Quelques semaines après le jugement du tribunal de commerce de Nanterre rejetant la demande du groupe Savencia, le président de la société Guilloteau déclarait dans une revue spécialisé que « nous intéressons la grande distribution avec des copies de Mini Caprice des Dieux […] que nous sommes encore les seuls à pouvoir fabriquer ». Cette phrase provocatrice a probablement joué un rôle important pour emporter la conviction des juges de la cour d’appel de Versailles. Mais la tentative des juges de la cour d’appel de mettre de l’ordre dans le monde de la grande distribution ne doit pas faire perdre de vue que ce monde est intrinsèquement un des plus durs qui puisse exister dans la vie des affaires.
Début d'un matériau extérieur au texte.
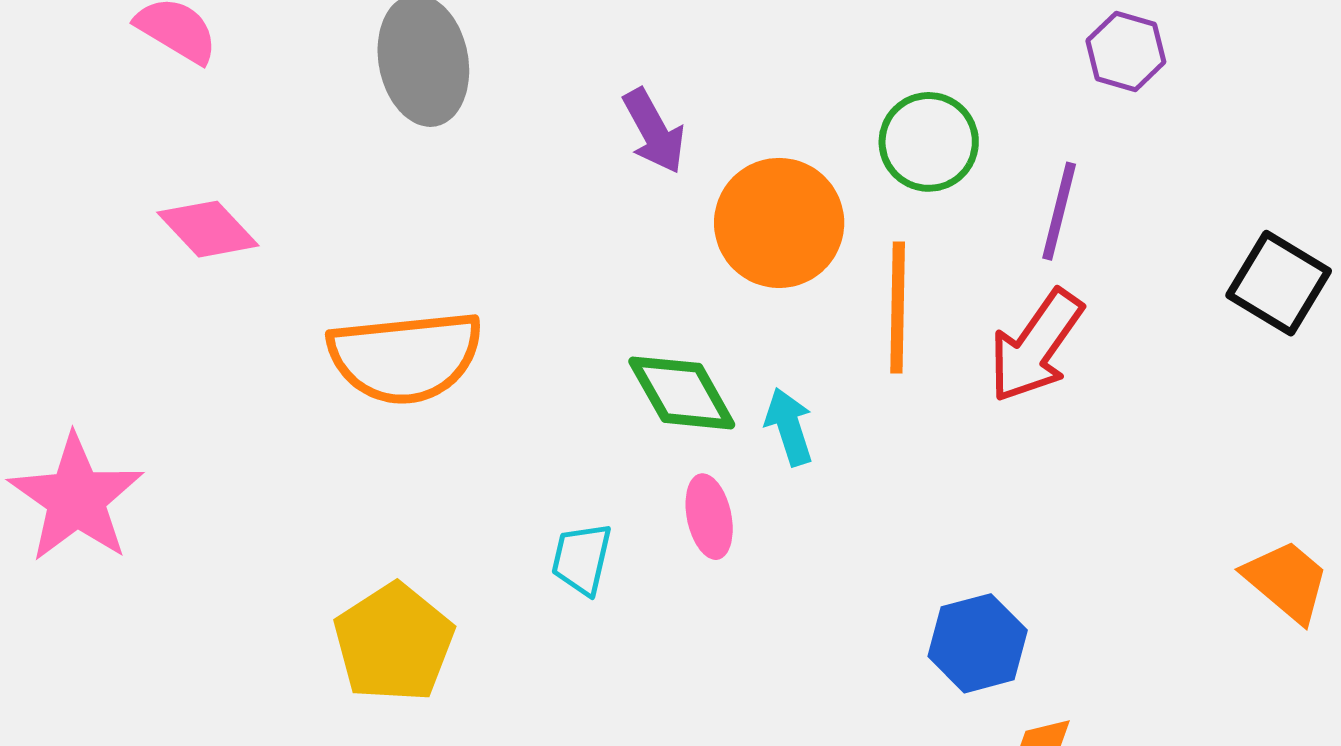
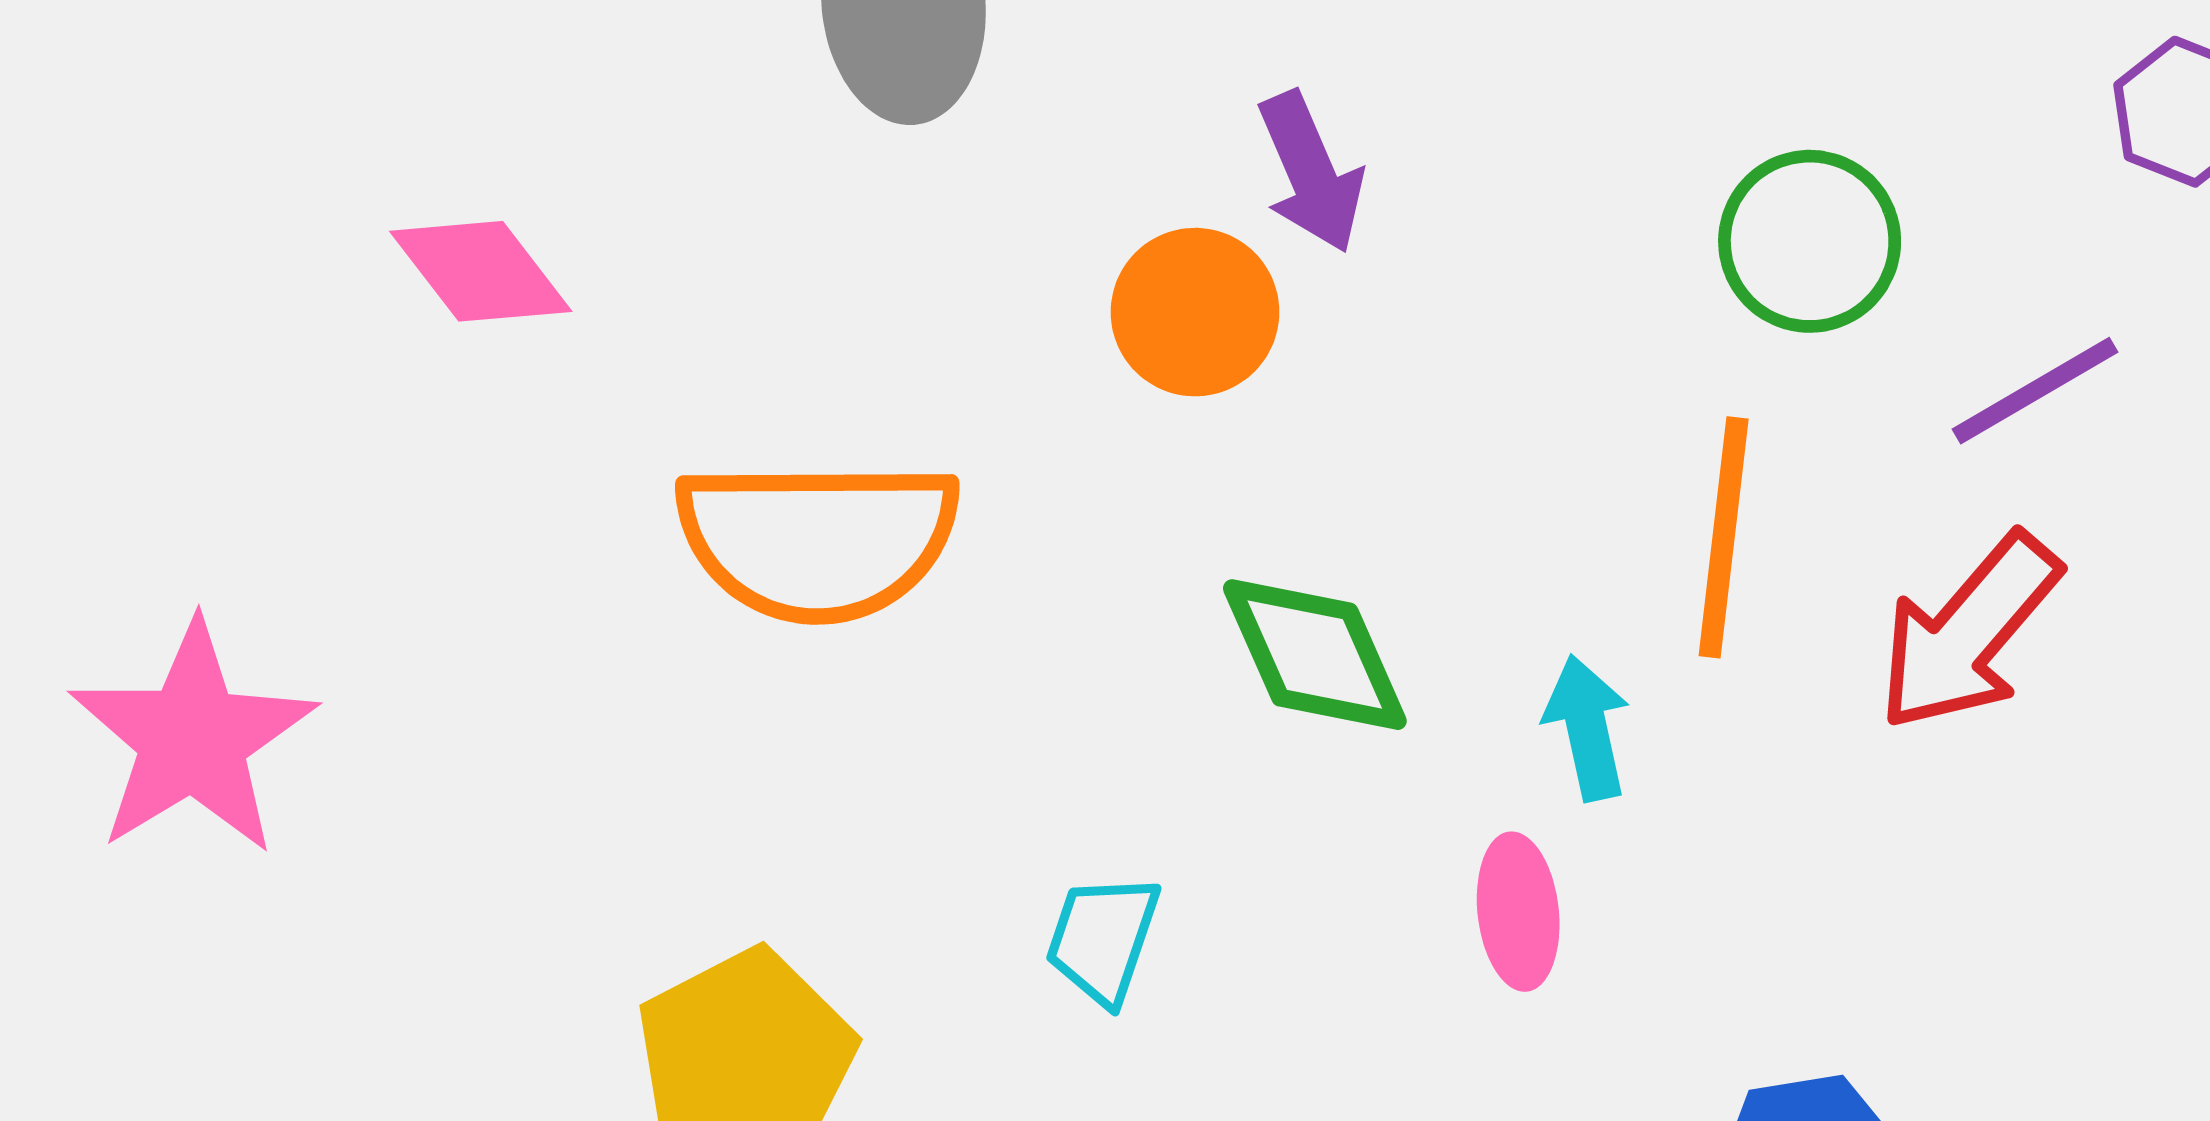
purple line: (1059, 211) -> (2035, 391), turned 40
orange circle: (779, 223) -> (1195, 312), moved, size x0.7
cyan arrow: (789, 427) -> (1587, 728), moved
pink ellipse: (709, 517) -> (1518, 912), moved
Pourtant et comme l’avaient relevés les juges de première instance, il y a autant de concurrence déloyale et de parasitage entre les versions familiales de ces fromages qu’entre les versions « mini ». La principale différence entre ces versions réside en définitive dans le fait que pour la version familiale le mal est fait en interne.
Concentrant son analyse sur les seuls éléments matériels et en occultant le contexte concurrentiel, la cour d’appel de Versailles a peut-être entrouvert la boîte de Pandore des actions contentieuses entre fabricants de MDD. La conception d’un produit vendu sous MDD est donc un exercice de plus en plus périlleux. Si le distributeur en règle générale préconise le produit princeps dont le fabricant est prié de s’inspirer pour soumettre ses propositions, il laisse les détails volontiers à ses fournisseurs.
Le risque de confusion peut être écarté par un concepteur diligent, mais proposer un produit totalement nouveau serait assez irréaliste dans le cadre d’une MDD : le distributeur cherche à commercialiser une variante moins chère d’un produit qui marche bien. Est-ce que le lancement d’un tel produit est un acte de parasitisme dans un marché où les consommateurs sont fortement attentifs aux marques et aux prix ? Ou peut-être sont-ce les absents (au procès) qui ont tort ….
Arrêt commenté : cour d’appel de Versailles, 12e chambre, 5 janvier 2016, R.G. N° 14/03339, SA SAVENCIA anciennement dénommée SA BONGRAIN C/ SA FROMAGERIE GUILLOTEAU.